### Task item
Please quote exactly the lines below from the line containing "También podríamos decirles" to the line containing "impedirán que el", both lines included, and nothing else.

### Data for the task
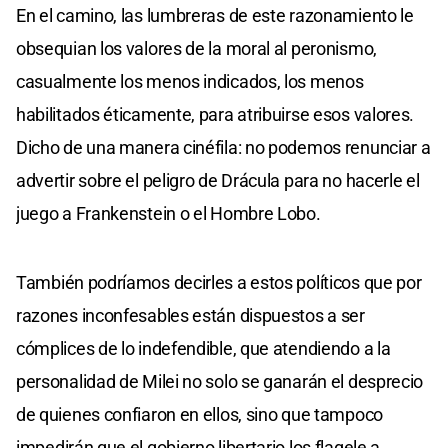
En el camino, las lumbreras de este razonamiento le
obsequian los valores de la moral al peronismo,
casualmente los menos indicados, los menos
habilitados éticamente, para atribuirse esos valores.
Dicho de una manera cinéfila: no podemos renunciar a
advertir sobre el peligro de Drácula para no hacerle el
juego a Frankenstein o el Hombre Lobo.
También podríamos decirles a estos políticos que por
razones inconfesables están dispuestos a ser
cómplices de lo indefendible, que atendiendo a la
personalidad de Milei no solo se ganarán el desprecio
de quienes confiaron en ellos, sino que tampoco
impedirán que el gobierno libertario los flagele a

---

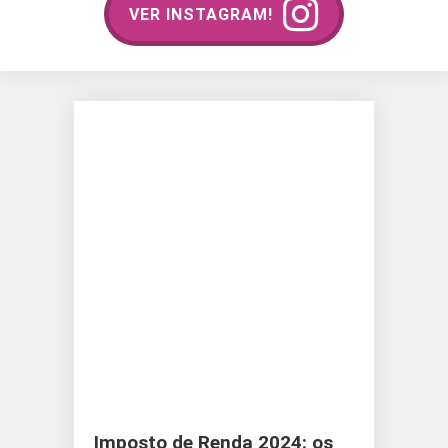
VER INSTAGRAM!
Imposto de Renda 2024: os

### Response below
También podríamos decirles a estos políticos que por
razones inconfesables están dispuestos a ser
cómplices de lo indefendible, que atendiendo a la
personalidad de Milei no solo se ganarán el desprecio
de quienes confiaron en ellos, sino que tampoco
impedirán que el gobierno libertario los flagele a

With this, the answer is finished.